'No, ma'amselle, I called at the door as I passed, but it was fastened;

so I thought my lady was gone to bed.' 'Who, then, was with your lady just now?' said Emily, forgetting, in

surprise, her usual prudence.

'Nobody, I believe, ma'am,' replied Annette, 'nobody has been with her,

I believe, since I left you.' Emily took no further notice of the subject, and, after some struggle

with imaginary fears, her good nature prevailed over them so far, that

she dismissed Annette for the night. She then sat, musing upon her own

circumstances and those of Madame Montoni, till her eye rested on the

miniature picture, which she had found, after her father's death, among

the papers he had enjoined her to destroy. It was open upon the table,

before her, among some loose drawings, having, with them, been taken out

of a little box by Emily, some hours before. The sight of it called

up many interesting reflections, but the melancholy sweetness of the

countenance soothed the emotions, which these had occasioned. It was

the same style of countenance as that of her late father, and, while

she gazed on it with fondness on this account, she even fancied

a resemblance in the features. But this tranquillity was suddenly

interrupted, when she recollected the words in the manuscript, that had

been found with this picture, and which had formerly occasioned her

so much doubt and horror.

At length, she roused herself from the deep

reverie, into which this remembrance had thrown her; but, when she rose

to undress, the silence and solitude, to which she was left, at this

midnight hour, for not even a distant sound was now heard, conspired

with the impression the subject she had been considering had given to

her mind, to appall her. Annette's hints, too, concerning this chamber,

simple as they were, had not failed to affect her, since they followed

a circumstance of peculiar horror, which she herself had witnessed, and

since the scene of this was a chamber nearly adjoining her own.

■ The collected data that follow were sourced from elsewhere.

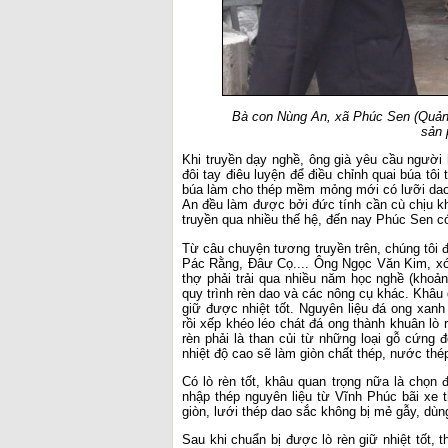
Bà con Nùng An, xã Phúc Sen (Quảng 
sản 
Khi truyền dạy nghề, ông già yêu cầu người 
đôi tay điêu luyện để điều chỉnh quai búa tôi
búa làm cho thép mềm mỏng mới có lưỡi dao
An đều làm được bởi đức tính cần cù chịu k
truyền qua nhiều thế hệ, đến nay Phúc Sen có
Từ câu chuyện tương truyền trên, chúng tôi 
Pác Rằng, Đâư Cọ.... Ông Ngọc Văn Kim, xóm
thợ phải trải qua nhiều năm học nghề (khoản
quy trình rèn dao và các nông cụ khác. Khâu 
giữ được nhiệt tốt. Nguyên liệu đá ong xanh
rồi xếp khéo léo chát đá ong thành khuân lò r
rèn phải là than củi từ những loại gỗ cứng 
nhiệt độ cao sẽ làm giòn chất thép, nước thép 
Có lò rèn tốt, khâu quan trọng nữa là chọn
nhập thép nguyên liệu từ Vĩnh Phúc bãi xe t
giòn, lưới thép dao sắc không bị mẻ gẫy, dùn
Sau khi chuẩn bị được lò rèn giữ nhiệt tốt, 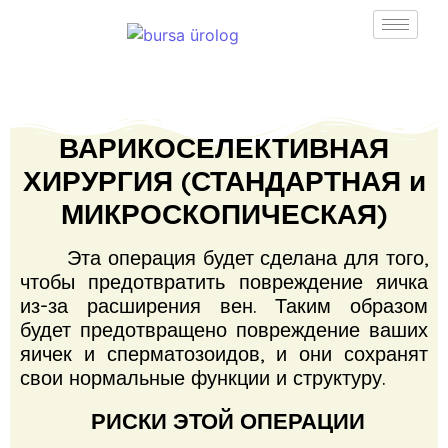
ВАРИКОСЕЛЕКТИВНАЯ
ХИРУРГИЯ (СТАНДАРТНАЯ и
МИКРОСКОПИЧЕСКАЯ)
Эта операция будет сделана для того,
чтобы предотвратить повреждение яичка
из-за расширения вен.
Таким образом
будет предотвращено повреждение ваших
яичек и сперматозоидов, и они сохранят
свои нормальные функции и структуру.
РИСКИ ЭТОЙ ОПЕРАЦИИ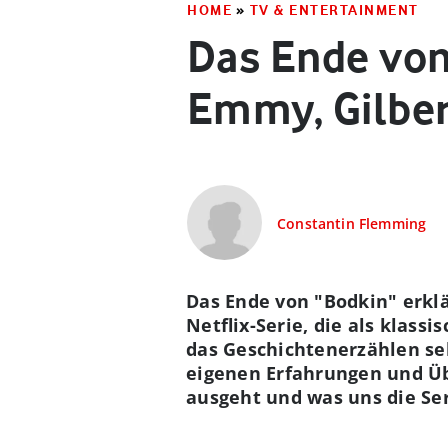
HOME
»
TV & ENTERTAINMENT
Das Ende von 
Emmy, Gilber
Constantin Flemming
Das Ende von "Bodkin" erklä
Netflix-Serie, die als klass
das Geschichtenerzählen sel
eigenen Erfahrungen und Übe
ausgeht und was uns die Seri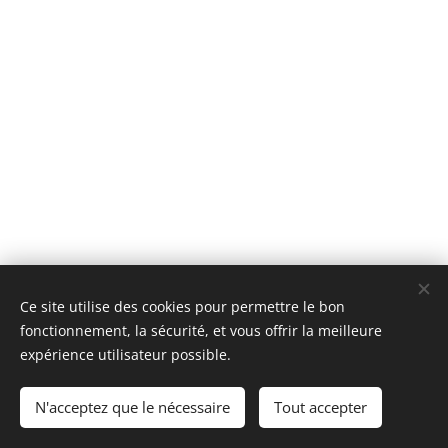
Ce site utilise des cookies pour permettre le bon
fonctionnement, la sécurité, et vous offrir la meilleure
expérience utilisateur possible.
© 2018 ASAFI : 12 Place du Caquet, 93200 Saint-Denis. Tous
droits réservés.
N'acceptez que le nécessaire
Tout accepter
Cookies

The door of the stair-case was, perhaps, a subject of more reasonable

alarm, and she now began to apprehend, such was the aptitude of her

fears, that this stair-case had some private communication with the

apartment, which she shuddered even to remember. Determined not to

undress, she lay down to sleep in her clothes, with her late father's

dog, the faithful MANCHON, at the foot of the bed, whom she considered

as a kind of guard. Thus circumstanced, she tried to banish reflection, but her busy fancy

would still hover over the subjects of her interest, and she heard the

clock of the castle strike two, before she closed her eyes.